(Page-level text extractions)
[Start of Attachment]

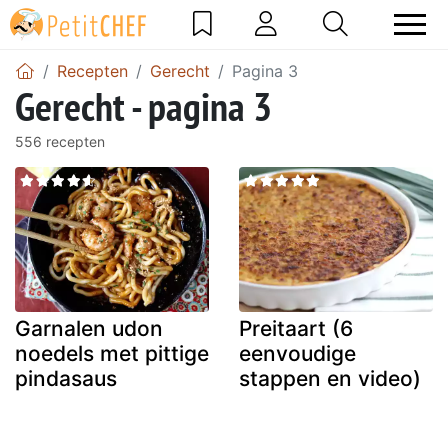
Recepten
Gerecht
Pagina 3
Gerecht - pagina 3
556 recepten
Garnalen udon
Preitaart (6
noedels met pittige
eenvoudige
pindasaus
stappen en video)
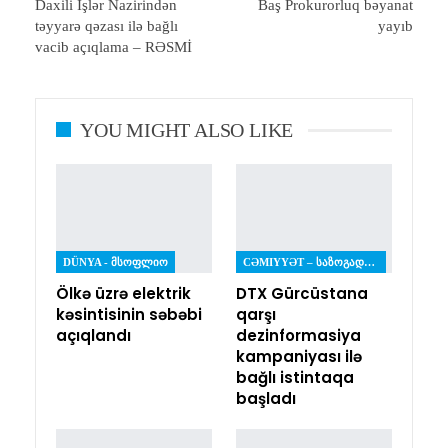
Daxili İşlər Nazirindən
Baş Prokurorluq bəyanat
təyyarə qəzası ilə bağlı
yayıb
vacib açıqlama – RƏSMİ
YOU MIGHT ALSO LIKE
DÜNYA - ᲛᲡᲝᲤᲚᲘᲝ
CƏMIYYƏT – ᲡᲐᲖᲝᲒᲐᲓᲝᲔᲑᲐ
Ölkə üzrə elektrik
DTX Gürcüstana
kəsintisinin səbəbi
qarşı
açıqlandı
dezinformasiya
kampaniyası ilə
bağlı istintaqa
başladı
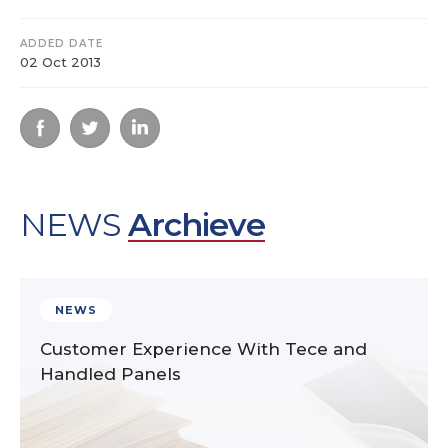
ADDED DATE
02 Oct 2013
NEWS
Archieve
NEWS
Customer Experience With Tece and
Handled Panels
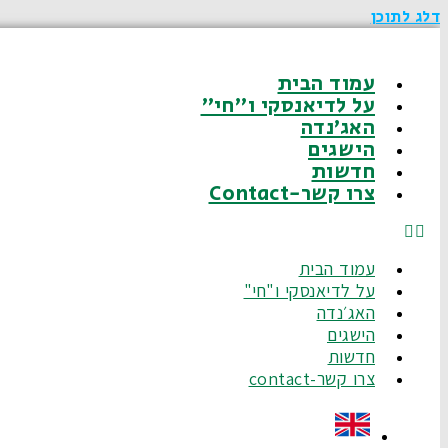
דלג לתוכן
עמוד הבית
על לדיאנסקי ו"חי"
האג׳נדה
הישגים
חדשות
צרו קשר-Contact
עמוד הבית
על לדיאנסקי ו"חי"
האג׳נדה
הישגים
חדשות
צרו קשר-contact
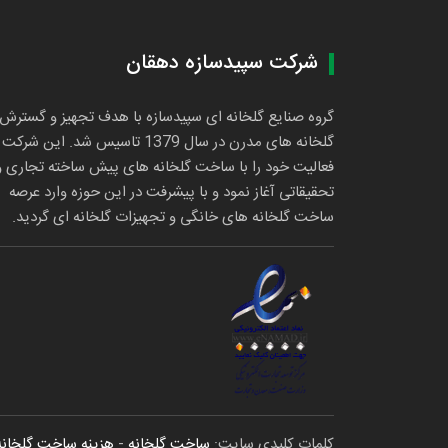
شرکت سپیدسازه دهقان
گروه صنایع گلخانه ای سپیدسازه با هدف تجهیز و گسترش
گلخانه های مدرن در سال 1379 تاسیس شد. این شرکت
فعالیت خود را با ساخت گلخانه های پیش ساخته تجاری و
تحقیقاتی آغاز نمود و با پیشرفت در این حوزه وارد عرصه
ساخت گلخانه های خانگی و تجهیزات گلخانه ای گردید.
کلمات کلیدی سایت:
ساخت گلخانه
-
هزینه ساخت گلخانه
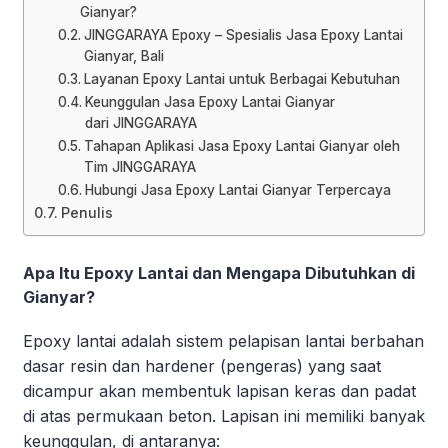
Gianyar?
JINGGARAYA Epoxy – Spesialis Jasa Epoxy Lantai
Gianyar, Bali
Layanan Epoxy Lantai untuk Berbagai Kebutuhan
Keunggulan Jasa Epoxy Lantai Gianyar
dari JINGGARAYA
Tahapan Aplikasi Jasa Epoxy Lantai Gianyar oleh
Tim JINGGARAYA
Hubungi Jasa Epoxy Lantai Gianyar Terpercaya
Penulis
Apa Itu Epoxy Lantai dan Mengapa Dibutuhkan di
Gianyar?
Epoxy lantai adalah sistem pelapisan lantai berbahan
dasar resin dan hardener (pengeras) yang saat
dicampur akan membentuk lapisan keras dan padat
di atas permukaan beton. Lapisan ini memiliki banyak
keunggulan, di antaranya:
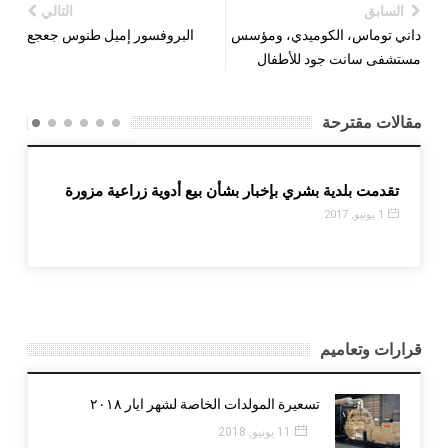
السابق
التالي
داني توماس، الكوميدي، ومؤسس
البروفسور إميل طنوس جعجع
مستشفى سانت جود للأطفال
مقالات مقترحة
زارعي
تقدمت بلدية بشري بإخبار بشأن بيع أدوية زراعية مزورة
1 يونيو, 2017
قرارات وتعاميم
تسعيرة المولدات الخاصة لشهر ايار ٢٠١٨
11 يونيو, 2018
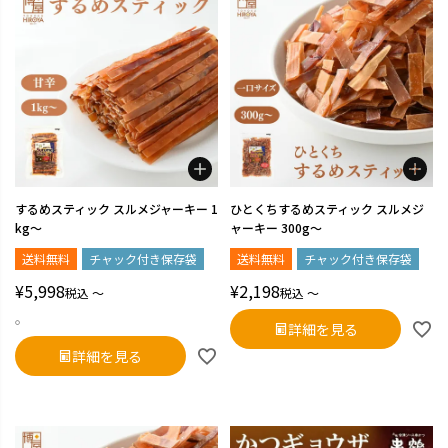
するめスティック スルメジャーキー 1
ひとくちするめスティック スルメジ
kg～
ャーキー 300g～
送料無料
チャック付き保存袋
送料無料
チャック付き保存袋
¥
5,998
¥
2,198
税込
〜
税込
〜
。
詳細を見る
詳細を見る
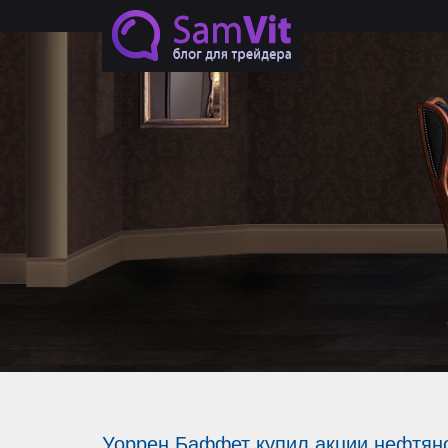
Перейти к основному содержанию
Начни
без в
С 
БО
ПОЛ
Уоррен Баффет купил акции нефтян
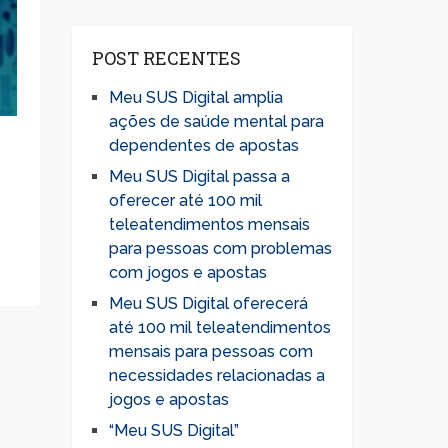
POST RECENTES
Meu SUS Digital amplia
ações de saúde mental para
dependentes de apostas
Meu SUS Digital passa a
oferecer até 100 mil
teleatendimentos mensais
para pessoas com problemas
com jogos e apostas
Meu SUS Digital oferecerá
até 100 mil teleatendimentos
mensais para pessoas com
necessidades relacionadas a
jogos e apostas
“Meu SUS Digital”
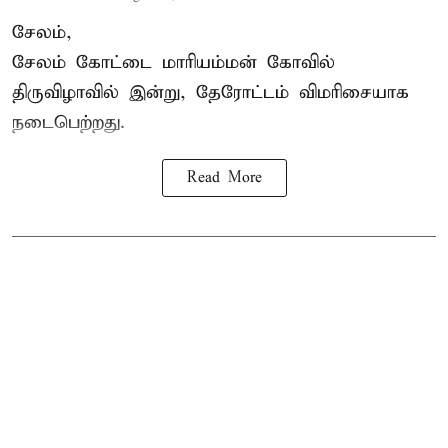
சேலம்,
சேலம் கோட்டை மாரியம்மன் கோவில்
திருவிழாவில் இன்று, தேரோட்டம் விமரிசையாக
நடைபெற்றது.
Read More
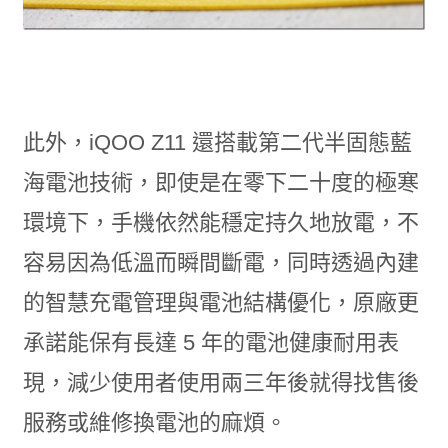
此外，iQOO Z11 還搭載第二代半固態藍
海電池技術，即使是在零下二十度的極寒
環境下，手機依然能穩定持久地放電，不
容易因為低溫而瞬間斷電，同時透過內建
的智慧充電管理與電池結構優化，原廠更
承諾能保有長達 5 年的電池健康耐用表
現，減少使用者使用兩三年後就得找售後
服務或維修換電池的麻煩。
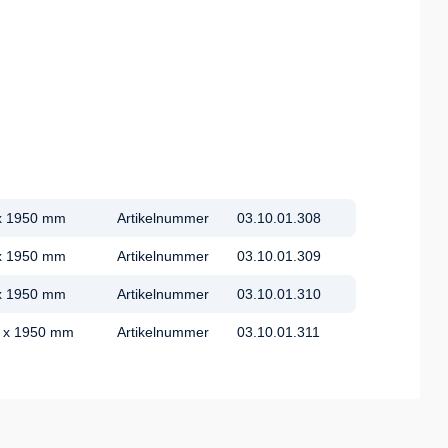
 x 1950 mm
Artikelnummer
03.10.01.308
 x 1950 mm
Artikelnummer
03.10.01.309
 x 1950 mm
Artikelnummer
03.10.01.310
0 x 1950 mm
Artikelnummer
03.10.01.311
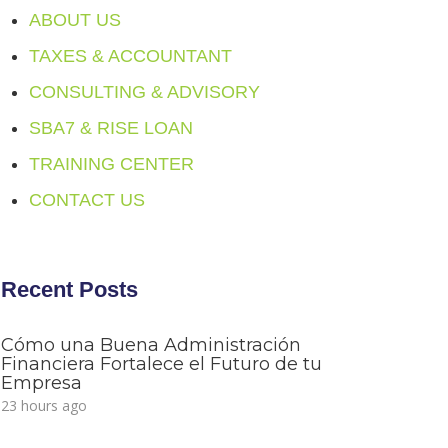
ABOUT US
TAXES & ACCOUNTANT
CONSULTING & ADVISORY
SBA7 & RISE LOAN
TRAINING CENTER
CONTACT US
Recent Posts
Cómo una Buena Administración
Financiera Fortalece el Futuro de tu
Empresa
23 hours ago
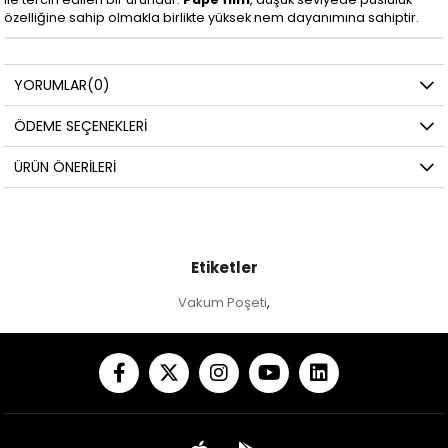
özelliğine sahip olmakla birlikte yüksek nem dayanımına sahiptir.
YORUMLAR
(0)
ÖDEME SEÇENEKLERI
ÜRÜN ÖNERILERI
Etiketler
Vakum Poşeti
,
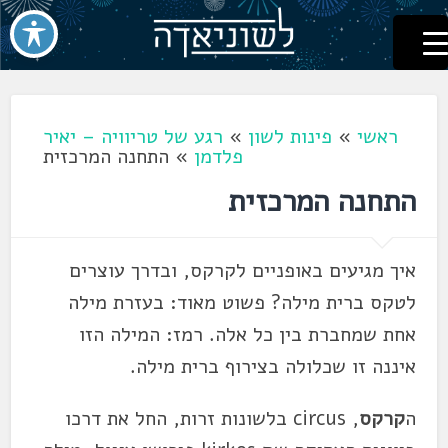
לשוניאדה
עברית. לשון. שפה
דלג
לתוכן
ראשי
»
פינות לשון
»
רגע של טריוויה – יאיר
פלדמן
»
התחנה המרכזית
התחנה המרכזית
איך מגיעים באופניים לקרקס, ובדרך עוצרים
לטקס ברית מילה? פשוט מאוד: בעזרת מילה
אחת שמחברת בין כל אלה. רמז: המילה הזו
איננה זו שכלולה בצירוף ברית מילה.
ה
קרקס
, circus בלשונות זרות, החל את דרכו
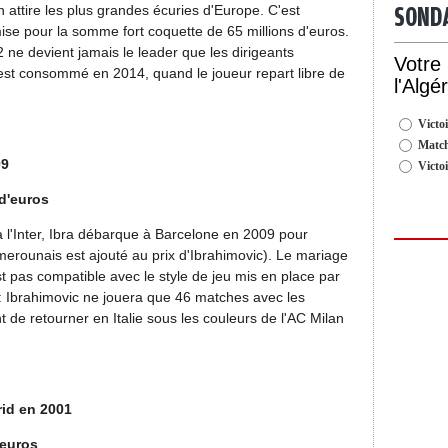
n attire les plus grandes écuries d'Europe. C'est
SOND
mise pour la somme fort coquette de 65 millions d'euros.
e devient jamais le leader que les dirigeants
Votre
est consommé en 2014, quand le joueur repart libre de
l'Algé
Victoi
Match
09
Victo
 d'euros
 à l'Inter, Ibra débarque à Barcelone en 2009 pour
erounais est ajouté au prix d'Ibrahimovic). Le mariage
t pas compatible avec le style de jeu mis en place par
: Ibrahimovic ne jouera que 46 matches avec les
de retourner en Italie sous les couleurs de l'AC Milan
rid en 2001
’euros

[End of Attachment]

TASK STATEMENT: From the data above, return only the lines starting at the line that holds "təyyarə qəzası ilə bağlı" and ending at the line that holds "JINGGARAYA Epoxy –", word for word and without pictures.

ANSWER FOR THE TASK:
təyyarə qəzası ilə bağlı
yayıb
vacib açıqlama – RƏSMİ
YOU MIGHT ALSO LIKE
DÜNYA - ᲛᲡᲝᲤᲚᲘᲝ
CƏMIYYƏT – ᲡᲐᲖᲝᲒᲐᲓᲝᲔᲑᲐ
Ölkə üzrə elektrik
DTX Gürcüstana
kəsintisinin səbəbi
qarşı
açıqlandı
dezinformasiya
kampaniyası ilə
bağlı istintaqa
başladı
ADDED DATE
02 Oct 2013
NEWS
Archieve
NEWS
Customer Experience With Tece and
Handled Panels
דלג לתוכן
עמוד הבית
על לדיאנסקי ו"חי"
האג׳נדה
הישגים
חדשות
צרו קשר-Contact
עמוד הבית
על לדיאנסקי ו"חי"
האג׳נדה
הישגים
חדשות
צרו קשר-contact
شرکت سپیدسازه دهقان
گروه صنایع گلخانه ای سپیدسازه با هدف تجهیز و گسترش
گلخانه های مدرن در سال 1379 تاسیس شد. این شرکت
فعالیت خود را با ساخت گلخانه های پیش ساخته تجاری و
تحقیقاتی آغاز نمود و با پیشرفت در این حوزه وارد عرصه
ساخت گلخانه های خانگی و تجهیزات گلخانه ای گردید.
کلمات کلیدی سایت:
ساخت گلخانه
-
هزینه ساخت گلخانه
Gianyar?
JINGGARAYA Epoxy – Spesialis Jasa Epoxy Lantai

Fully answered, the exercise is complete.